Convert multiple columns for each year of data into a single column and date column

zm004433 · June 16, 2021, 6:14pm

I’m currently in the ETL transformation stage of an offline university data warehousing project. I have data in the following format:

and I need a solution to transform it to:

where each data_year column is transformed into a single data column with an additional year column that identifies the year.

I am able to do this manually for each data group (e.g. grade, height, phone), but I have many data columns for many years, so I require a solution that doesn’t require manual configuration for each data group.

Any help is appreciated, even if its just pointing me in the direction of what to search up for it! I’ve been trying for a couple days with loops and even some Python code, and had no luck - but I’m not entirely sure what this process is called / what to search the internet for. Thanks!

ScottF · June 16, 2021, 7:37pm

Hi @zm004433 and welcome to the forum.

Try this workflow out and see what you think. It works on your sample data, but I think it should be fairly extensible to your larger dataset. The trick is making sure you understand how the configuration of the Unpivoting and Pivoting nodes work.

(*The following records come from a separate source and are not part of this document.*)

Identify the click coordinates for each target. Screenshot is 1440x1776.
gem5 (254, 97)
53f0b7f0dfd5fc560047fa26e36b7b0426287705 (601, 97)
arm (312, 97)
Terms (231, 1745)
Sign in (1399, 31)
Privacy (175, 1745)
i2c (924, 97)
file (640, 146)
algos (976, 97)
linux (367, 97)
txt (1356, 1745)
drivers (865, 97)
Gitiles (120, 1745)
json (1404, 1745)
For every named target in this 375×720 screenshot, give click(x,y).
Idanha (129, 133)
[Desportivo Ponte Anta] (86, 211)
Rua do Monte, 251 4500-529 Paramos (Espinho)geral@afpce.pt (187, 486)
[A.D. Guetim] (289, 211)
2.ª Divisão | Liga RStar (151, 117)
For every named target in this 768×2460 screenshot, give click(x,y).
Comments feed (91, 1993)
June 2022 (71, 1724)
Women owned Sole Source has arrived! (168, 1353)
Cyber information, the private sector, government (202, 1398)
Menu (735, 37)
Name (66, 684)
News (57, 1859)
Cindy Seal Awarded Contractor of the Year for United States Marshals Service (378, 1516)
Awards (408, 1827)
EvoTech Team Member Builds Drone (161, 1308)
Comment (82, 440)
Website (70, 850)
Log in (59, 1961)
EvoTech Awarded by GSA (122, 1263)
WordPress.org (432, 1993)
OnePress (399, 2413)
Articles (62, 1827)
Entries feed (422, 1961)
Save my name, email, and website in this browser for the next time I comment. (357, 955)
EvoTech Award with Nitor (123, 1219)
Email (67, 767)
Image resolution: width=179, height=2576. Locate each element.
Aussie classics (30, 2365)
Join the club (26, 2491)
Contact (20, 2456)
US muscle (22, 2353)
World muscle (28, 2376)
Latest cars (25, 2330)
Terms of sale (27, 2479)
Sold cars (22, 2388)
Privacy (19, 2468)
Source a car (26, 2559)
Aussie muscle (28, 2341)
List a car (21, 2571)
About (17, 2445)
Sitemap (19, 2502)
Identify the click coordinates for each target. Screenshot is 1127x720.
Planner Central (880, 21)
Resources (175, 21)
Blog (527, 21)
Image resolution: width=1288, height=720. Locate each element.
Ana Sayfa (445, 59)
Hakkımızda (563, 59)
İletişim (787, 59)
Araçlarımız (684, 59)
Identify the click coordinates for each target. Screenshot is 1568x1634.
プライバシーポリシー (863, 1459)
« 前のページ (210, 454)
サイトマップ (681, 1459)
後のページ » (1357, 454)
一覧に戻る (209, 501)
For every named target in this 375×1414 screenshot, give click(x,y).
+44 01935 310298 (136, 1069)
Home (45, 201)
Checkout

2021-06-16 14_37_03-KNIME Analytics Platform

2021-06-16 14_35_31-Pivot table - 0_6 - Pivoting

UniversityDataUnpivotExample.knwf (12.3 KB)

zm004433 · June 16, 2021, 8:40pm

This is exactly what I needed - I couldn’t figure out how to apply unpivoting/pivoting before. Thank you very much!

bruno29a · June 16, 2021, 9:28pm

Hi @zm004433 , can you please mark @ScottF 's post as Solution, so others can easily find the solution for similar challenge?

Thank you

gonhaddock · June 17, 2021, 7:13am

Hi @zm004433
The workflow that @ScottF shared is the right answer for an strict KNIME ‘no code’ question, all the principles are there. But based in the description of the problem as he mentioned; it might be fairly extensible for some reasons:

the data is presented in a single format (string) that clearly it is not the case in your tables. It requires prior convert into string data
for an extensive data set, you have to deal with format type backward transformations in the output for further analysis
Full develop in KNIME will require looping over the different data families …

As a Python tip for the university; deploying the same steps in a ‘Python Script’ node by family categories, may result in something like this:

KNIME_multiple_columns_year.knwf (8.3 KB)

NOTES: One extra ‘uid’ column added to the original data
PS: an extra tag #scripting can be added to this post

Regards

system · June 24, 2021, 7:13am

This topic was automatically closed 7 days after the last reply. New replies are no longer allowed.